### RECORDS SHOWN
==============================
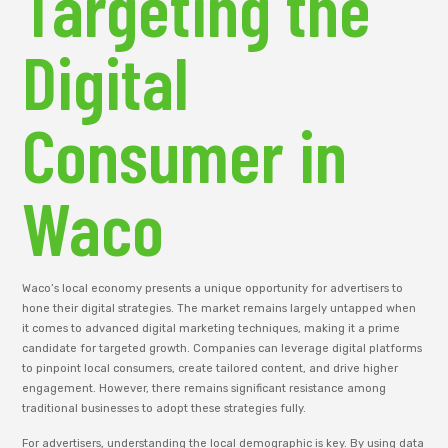
Targeting the
Digital
Consumer in
Waco
Waco’s local economy presents a unique opportunity for advertisers to
hone their digital strategies. The market remains largely untapped when
it comes to advanced digital marketing techniques, making it a prime
candidate for targeted growth. Companies can leverage digital platforms
to pinpoint local consumers, create tailored content, and drive higher
engagement. However, there remains significant resistance among
traditional businesses to adopt these strategies fully.
For advertisers, understanding the local demographic is key. By using data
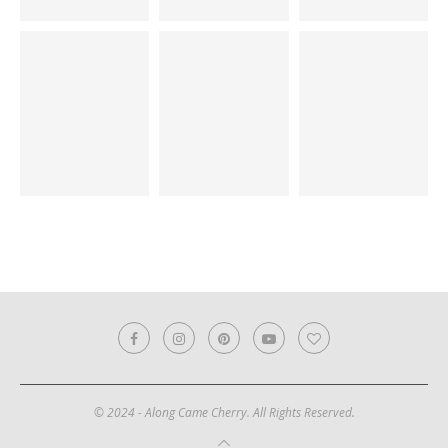
© 2024 - Along Came Cherry. All Rights Reserved.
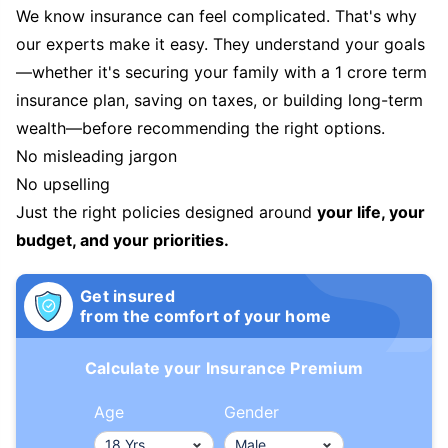
We know insurance can feel complicated. That's why
our experts make it easy. They understand your goals
—whether it's securing your family with a 1 crore term
insurance plan, saving on taxes, or building long-term
wealth—before recommending the right options.
No misleading jargon
No upselling
Just the right policies designed around
your life, your
budget, and your priorities.
Get insured
from the comfort of your home
Calculate your Insurance Premium
Age
Gender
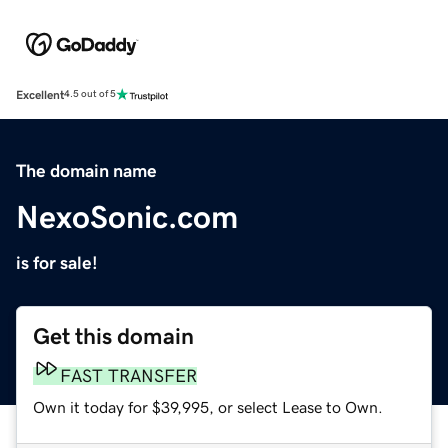
Excellent
4.5 out of 5
The domain name
NexoSonic.com
is for sale!
Get this domain
FAST TRANSFER
Own it today for $39,995, or select Lease to Own.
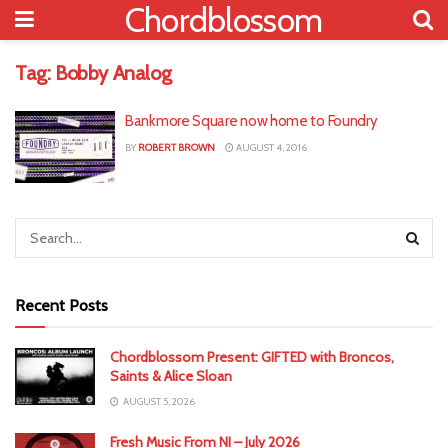
Chordblossom
Tag:
Bobby Analog
Bankmore Square now home to Foundry
BY
ROBERT BROWN
AUGUST 4, 2016
Recent Posts
Chordblossom Present: GIFTED with Broncos,
Saints & Alice Sloan
AUGUST 5, 2026
Fresh Music From NI – July 2026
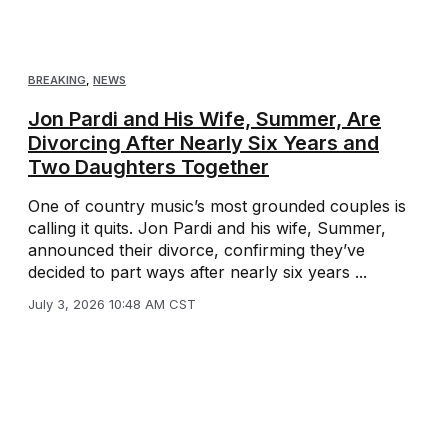
BREAKING
,
NEWS
Jon Pardi and His Wife, Summer, Are
Divorcing After Nearly Six Years and
Two Daughters Together
One of country music’s most grounded couples is
calling it quits. Jon Pardi and his wife, Summer,
announced their divorce, confirming they’ve
decided to part ways after nearly six years ...
July 3, 2026 10:48 AM CST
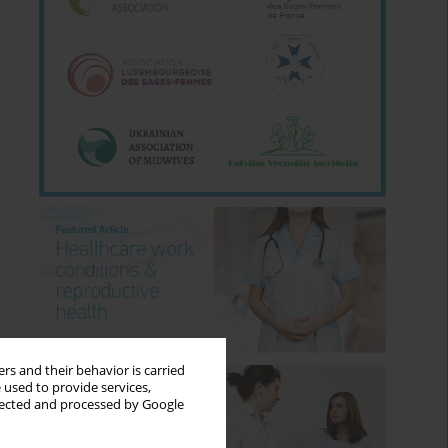
rs and their behavior is carried
 used to provide services,
llected and processed by Google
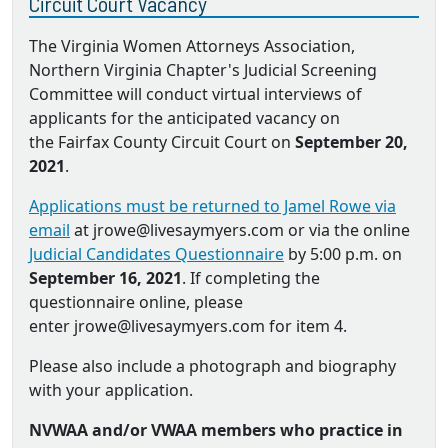
Circuit Court Vacancy
The Virginia Women Attorneys Association,
Northern Virginia Chapter's Judicial Screening
Committee will conduct virtual interviews of
applicants for the anticipated vacancy on
the Fairfax County Circuit Court on
September 20,
2021
.
Applications must be returned to Jamel Rowe via
email
at jrowe@livesaymyers.com or via the online
Judicial Candidates Questionnaire
by 5:00 p.m. on
September 16, 2021
. If completing the
questionnaire online, please
enter jrowe@livesaymyers.com for item 4.
Please also include a photograph and biography
with your application.
NVWAA and/or VWAA members who practice in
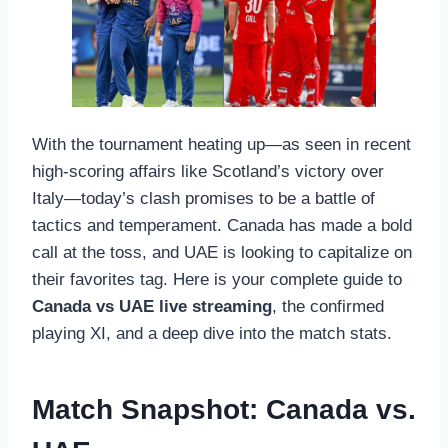
With the tournament heating up—as seen in recent
high-scoring affairs like Scotland’s victory over
Italy—today’s clash promises to be a battle of
tactics and temperament. Canada has made a bold
call at the toss, and UAE is looking to capitalize on
their favorites tag. Here is your complete guide to
Canada vs UAE live streaming
, the confirmed
playing XI, and a deep dive into the match stats.
Match Snapshot: Canada vs.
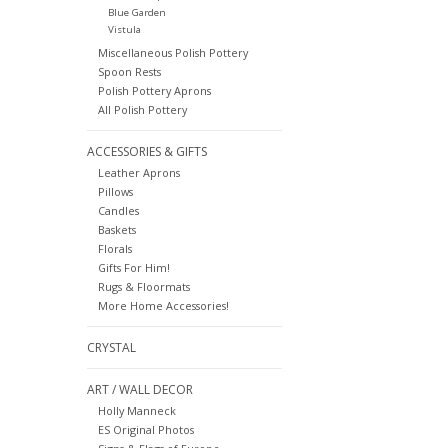
Blue Garden
Vistula
Miscellaneous Polish Pottery
Spoon Rests
Polish Pottery Aprons
All Polish Pottery
ACCESSORIES & GIFTS
Leather Aprons
Pillows
Candles
Baskets
Florals
Gifts For Him!
Rugs & Floormats
More Home Accessories!
CRYSTAL
ART / WALL DECOR
Holly Manneck
ES Original Photos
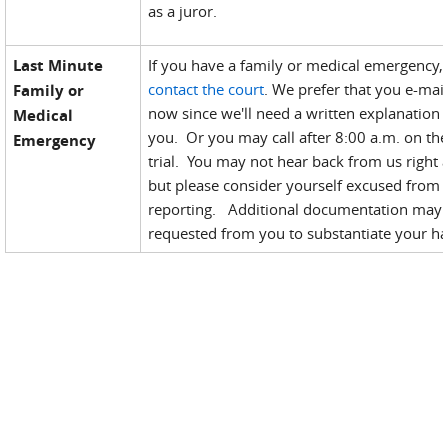
as a juror.
Last Minute
If you have a family or medical emergency,
contact the court
. We prefer that you e-mail
Family or
now since we'll need a written explanation
Medical
you. Or you may call after 8:00 a.m. on the
Emergency
trial. You may not hear back from us right 
but please consider yourself excused from
reporting. Additional documentation may
requested from you to substantiate your ha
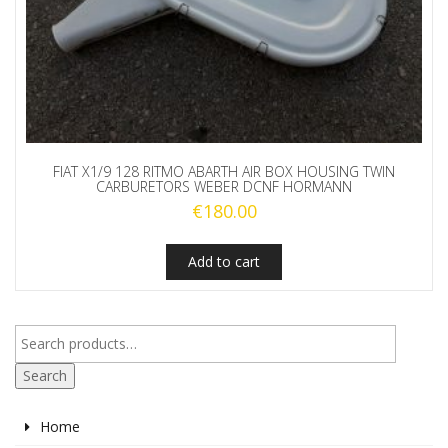
FIAT X1/9 128 RITMO ABARTH AIR BOX HOUSING TWIN
CARBURETORS WEBER DCNF HORMANN
€
180.00
Add to cart
Search
Home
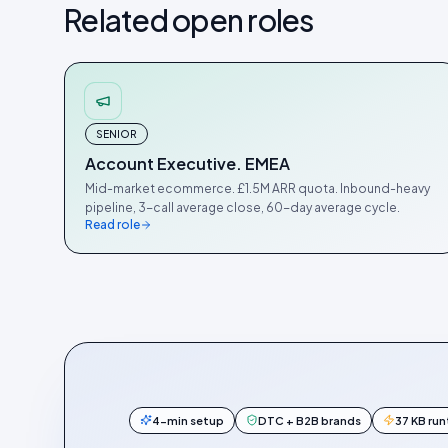
Related open roles
SENIOR
Account Executive. EMEA
Mid-market ecommerce. £1.5M ARR quota. Inbound-heavy
pipeline, 3-call average close, 60-day average cycle.
Read role
4-min setup
DTC + B2B brands
37 KB ru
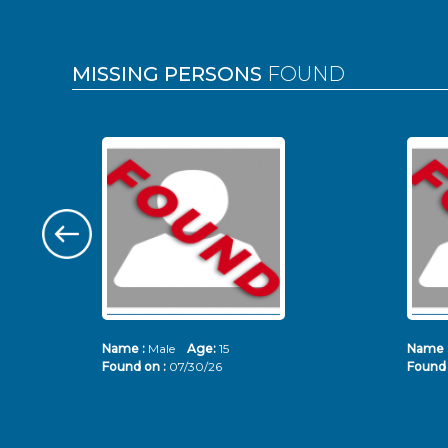
MISSING PERSONS
FOUND
Name :
Male
Age:
15
Name 
Found on :
07/30/26
Found 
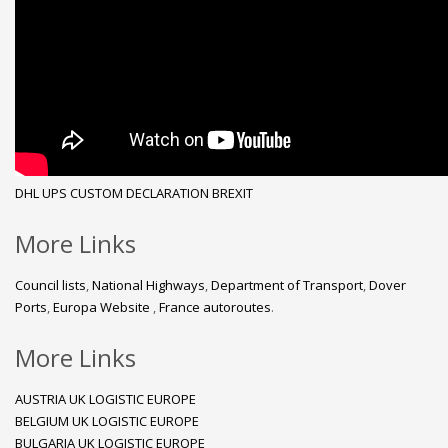
DHL
UPS
CUSTOM DECLARATION
BREXIT
More Links
Council lists
,
National Highways
,
Department of Transport
,
Dover
Ports
,
Europa Website
,
France autoroutes
.
More Links
AUSTRIA UK LOGISTIC EUROPE
BELGIUM UK LOGISTIC EUROPE
BULGARIA UK LOGISTIC EUROPE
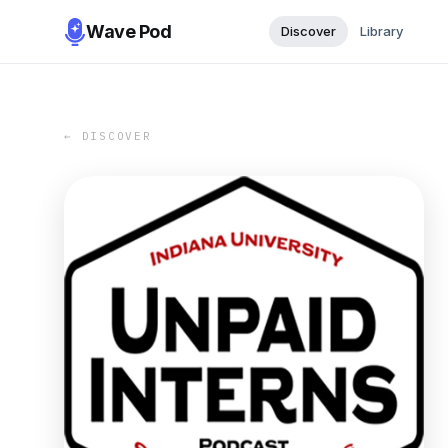
Wave Pod
Discover
Library
← DISCOVER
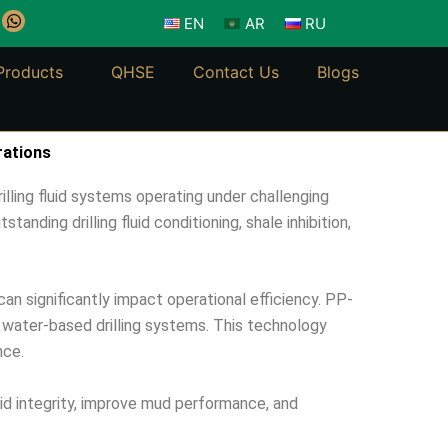
W
EN
AR
RU
h
a
t
Products
QHSE
Contact Us
Blogs
s
a
p
p
rations
lling fluid systems operating under challenging
anding drilling fluid conditioning, shale inhibition,
can significantly impact operational efficiency. PP-
o water-based drilling systems. This technology
nce.
uid integrity, improve mud performance, and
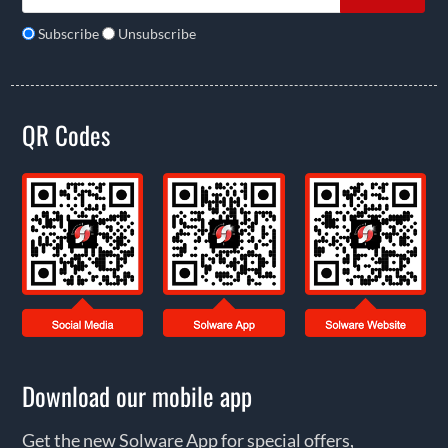
Subscribe
Unsubscribe
QR Codes
Download our mobile app
Get the new Solware App for special offers,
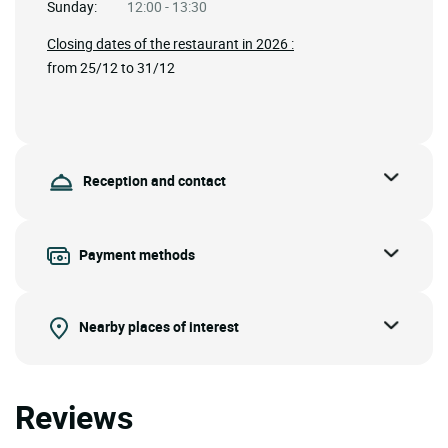
Sunday:
12:00 - 13:30
Closing dates of the restaurant in 2026 :
from 25/12 to 31/12
Reception and contact
Payment methods
Nearby places of interest
Reviews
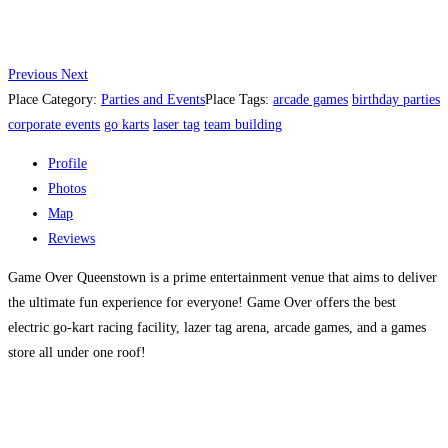
Previous
Next
Place Category:
Parties and Events
Place Tags:
arcade games
birthday parties
corporate events
go karts
laser tag
team building
Profile
Photos
Map
Reviews
Game Over Queenstown is a prime entertainment venue that aims to deliver
the ultimate fun experience for everyone! Game Over offers the best
electric go-kart racing facility, lazer tag arena, arcade games, and a games
store all under one roof!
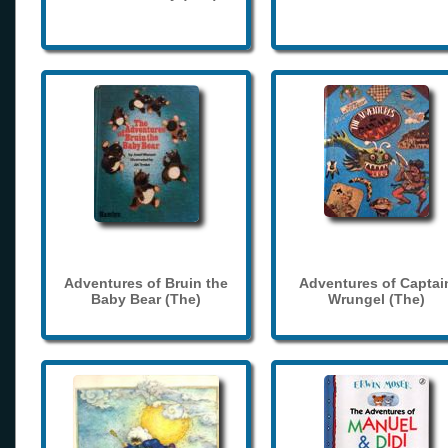
Adventures of Bruin the
Adventures of Captai
Baby Bear (The)
Wrungel (The)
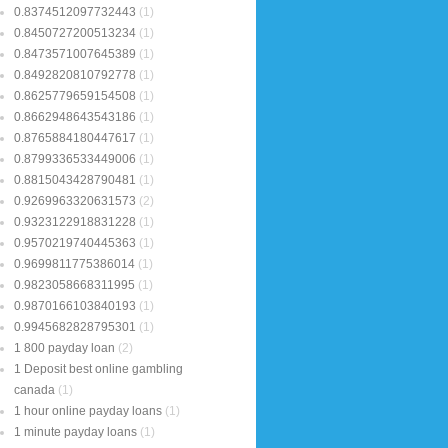
0.8374512097732443
(1)
0.8450727200513234
(1)
0.8473571007645389
(1)
0.8492820810792778
(1)
0.8625779659154508
(1)
0.8662948643543186
(1)
0.8765884180447617
(1)
0.8799336533449006
(1)
0.8815043428790481
(1)
0.9269963320631573
(2)
0.9323122918831228
(1)
0.9570219740445363
(1)
0.9699811775386014
(1)
0.9823058668311995
(1)
0.9870166103840193
(1)
0.9945682828795301
(1)
1 800 payday loan
(2)
1 Deposit best online gambling
canada
(1)
1 hour online payday loans
(1)
1 minute payday loans
(1)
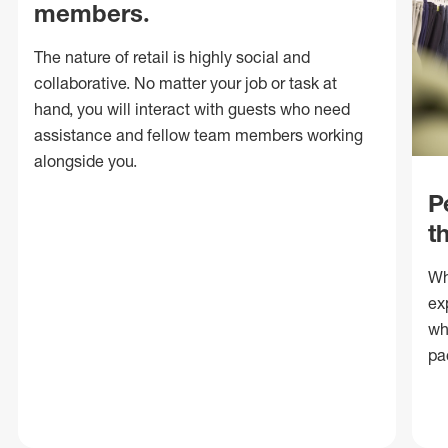
members.
The nature of retail is highly social and
collaborative. No matter your job or task at
hand, you will interact with guests who need
assistance and fellow team members working
alongside you.
P
t
Wh
ex
wh
pa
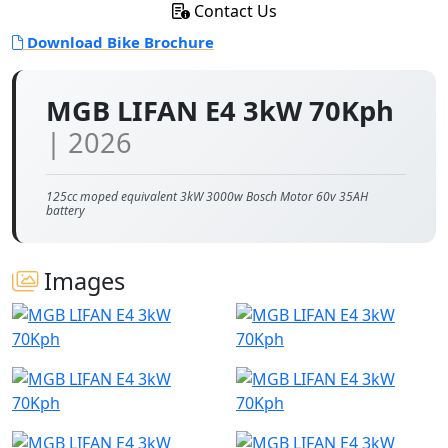
Contact Us
Download Bike Brochure
MGB LIFAN E4 3kW 70Kph
| 2026
125cc moped equivalent 3kW 3000w Bosch Motor 60v 35AH
battery
Images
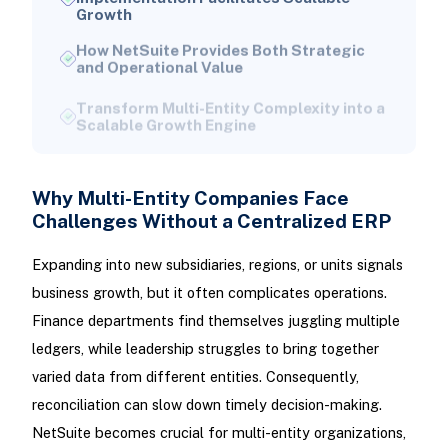
How NetSuite Provides Both Strategic
and Operational Value
Transform Multi-Entity Complexity into a
Scalable Growth Engine
Why Multi-Entity Companies Face
Challenges Without a Centralized ERP
Expanding into new subsidiaries, regions, or units signals
business growth, but it often complicates operations.
Finance departments find themselves juggling multiple
ledgers, while leadership struggles to bring together
varied data from different entities. Consequently,
reconciliation can slow down timely decision-making.
NetSuite becomes crucial for multi-entity organizations,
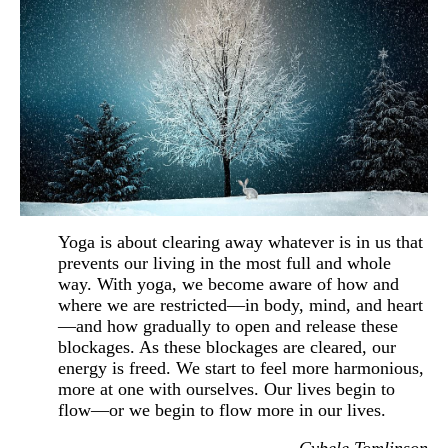
Yoga is about clearing away
whatever is in us that
prevents our living in the most full and whole
way. With yoga, we become aware of how and
where we are restricted—in body, mind, and heart
—and how gradually to open and release these
blockages. As these blockages are cleared, our
energy is freed. We start to feel more harmonious,
more at one with ourselves. Our lives begin to
flow—or we begin to flow more in our lives.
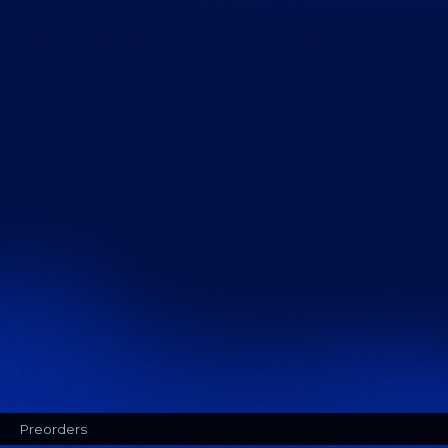
Preorders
==============================
### PROBLEM DESCRIPTION
Give the entries again word for word, but skip the pictures.

### RESPONSE TO THIS TASK
Targeting the
Digital
Consumer in
Waco
Waco’s local economy presents a unique opportunity for advertisers to
hone their digital strategies. The market remains largely untapped when
it comes to advanced digital marketing techniques, making it a prime
candidate for targeted growth. Companies can leverage digital platforms
to pinpoint local consumers, create tailored content, and drive higher
engagement. However, there remains significant resistance among
traditional businesses to adopt these strategies fully.
For advertisers, understanding the local demographic is key. By using data
© 2024 - Along Came Cherry. All Rights Reserved.
We know insurance can feel complicated. That's why
our experts make it easy. They understand your goals
—whether it's securing your family with a 1 crore term
insurance plan, saving on taxes, or building long-term
wealth—before recommending the right options.
No misleading jargon
No upselling
Just the right policies designed around
your life, your
budget, and your priorities.
Get insured
from the comfort of your home
Calculate your Insurance Premium
Age
Gender
Excellent
4.5 out of 5
The domain name
NexoSonic.com
is for sale!
Get this domain
FAST TRANSFER
Own it today for $39,995, or select Lease to Own.
Chordblossom
Tag:
Bobby Analog
Bankmore Square now home to Foundry
BY
ROBERT BROWN
AUGUST 4, 2016
Recent Posts
Chordblossom Present: GIFTED with Broncos,
Saints & Alice Sloan
AUGUST 5, 2026
Fresh Music From NI – July 2026
BREAKING
,
NEWS
Jon Pardi and His Wife, Summer, Are
Divorcing After Nearly Six Years and
Two Daughters Together
One of country music’s most grounded couples is
calling it quits. Jon Pardi and his wife, Summer,
announced their divorce, confirming they’ve
decided to part ways after nearly six years ...
July 3, 2026 10:48 AM CST
rs and their behavior is carried
 used to provide services,
llected and processed by Google
Circuit Court Vacancy
The Virginia Women Attorneys Association,
Northern Virginia Chapter's Judicial Screening
Committee will conduct virtual interviews of
applicants for the anticipated vacancy on
the Fairfax County Circuit Court on
September 20,
2021
.
Applications must be returned to Jamel Rowe via
email
at jrowe@livesaymyers.com or via the online
Judicial Candidates Questionnaire
by 5:00 p.m. on
September 16, 2021
. If completing the
questionnaire online, please
enter jrowe@livesaymyers.com for item 4.
Please also include a photograph and biography
with your application.
NVWAA and/or VWAA members who practice in
With the tournament heating up—as seen in recent
high-scoring affairs like Scotland’s victory over
Italy—today’s clash promises to be a battle of
tactics and temperament. Canada has made a bold
call at the toss, and UAE is looking to capitalize on
their favorites tag. Here is your complete guide to
Canada vs UAE live streaming
, the confirmed
playing XI, and a deep dive into the match stats.
Match Snapshot: Canada vs.
Blue Garden
Vistula
Miscellaneous Polish Pottery
Spoon Rests
Polish Pottery Aprons
All Polish Pottery
ACCESSORIES & GIFTS
Leather Aprons
Pillows
Candles
Baskets
Florals
Gifts For Him!
Rugs & Floormats
More Home Accessories!
CRYSTAL
ART / WALL DECOR
Holly Manneck
ES Original Photos
as a juror.
Last Minute
If you have a family or medical emergency,
contact the court
. We prefer that you e-mail
Family or
now since we'll need a written explanation
Medical
you. Or you may call after 8:00 a.m. on the
Emergency
trial. You may not hear back from us right 
but please consider yourself excused from
reporting. Additional documentation may
requested from you to substantiate your ha
FIAT X1/9 128 RITMO ABARTH AIR BOX HOUSING TWIN
CARBURETORS WEBER DCNF HORMANN
€
180.00
Add to cart
Search
Home
Related open roles
SENIOR
Account Executive. EMEA
Mid-market ecommerce. £1.5M ARR quota. Inbound-heavy
pipeline, 3-call average close, 60-day average cycle.
Read role
4-min setup
DTC + B2B brands
37 KB ru
MISSING PERSONS
FOUND
Name :
Male
Age:
15
Name 
Found on :
07/30/26
Found 
DHL
UPS
CUSTOM DECLARATION
BREXIT
More Links
Council lists
,
National Highways
,
Department of Transport
,
Dover
Ports
,
Europa Website
,
France autoroutes
.
More Links
AUSTRIA UK LOGISTIC EUROPE
BELGIUM UK LOGISTIC EUROPE
BULGARIA UK LOGISTIC EUROPE
Wave Pod
Discover
Library
← DISCOVER
W
EN
AR
RU
h
a
t
Products
QHSE
Contact Us
Blogs
s
a
p
p
rations
lling fluid systems operating under challenging
anding drilling fluid conditioning, shale inhibition,
can significantly impact operational efficiency. PP-
o water-based drilling systems. This technology
nce.
uid integrity, improve mud performance, and
Subscribe
Unsubscribe
QR Codes
Download our mobile app
Get the new Solware App for special offers,
Sunday:
12:00 - 13:30
Closing dates of the restaurant in 2026 :
from 25/12 to 31/12
Reception and contact
Payment methods
Nearby places of interest
Reviews
Previous
Next
Place Category:
Parties and Events
Place Tags:
arcade games
birthday parties
corporate events
go karts
laser tag
team building
Profile
Photos
Map
Reviews
Game Over Queenstown is a prime entertainment venue that aims to deliver
the ultimate fun experience for everyone! Game Over offers the best
electric go-kart racing facility, lazer tag arena, arcade games, and a games
store all under one roof!
Adventures of Bruin the
Adventures of Captai
Baby Bear (The)
Wrungel (The)
0.8374512097732443
(1)
0.8450727200513234
(1)
0.8473571007645389
(1)
0.8492820810792778
(1)
0.8625779659154508
(1)
0.8662948643543186
(1)
0.8765884180447617
(1)
0.8799336533449006
(1)
0.8815043428790481
(1)
0.9269963320631573
(2)
0.9323122918831228
(1)
0.9570219740445363
(1)
0.9699811775386014
(1)
0.9823058668311995
(1)
0.9870166103840193
(1)
0.9945682828795301
(1)
1 800 payday loan
(2)
1 Deposit best online gambling
canada
(1)
1 hour online payday loans
(1)
1 minute payday loans
(1)
members.
The nature of retail is highly social and
collaborative. No matter your job or task at
hand, you will interact with guests who need
assistance and fellow team members working
alongside you.
P
t
Wh
ex
wh
pa
Contact Us
Download Bike Brochure
MGB LIFAN E4 3kW 70Kph
| 2026
125cc moped equivalent 3kW 3000w Bosch Motor 60v 35AH
battery
Images
How NetSuite Provides Both Strategic
and Operational Value
Transform Multi-Entity Complexity into a
Scalable Growth Engine
Why Multi-Entity Companies Face
Challenges Without a Centralized ERP
Expanding into new subsidiaries, regions, or units signals
business growth, but it often complicates operations.
Finance departments find themselves juggling multiple
ledgers, while leadership struggles to bring together
varied data from different entities. Consequently,
reconciliation can slow down timely decision-making.
NetSuite becomes crucial for multi-entity organizations,
Yoga is about clearing away
whatever is in us that
prevents our living in the most full and whole
way. With yoga, we become aware of how and
where we are restricted—in body, mind, and heart
—and how gradually to open and release these
blockages. As these blockages are cleared, our
energy is freed. We start to feel more harmonious,
more at one with ourselves. Our lives begin to
flow—or we begin to flow more in our lives.
Preorders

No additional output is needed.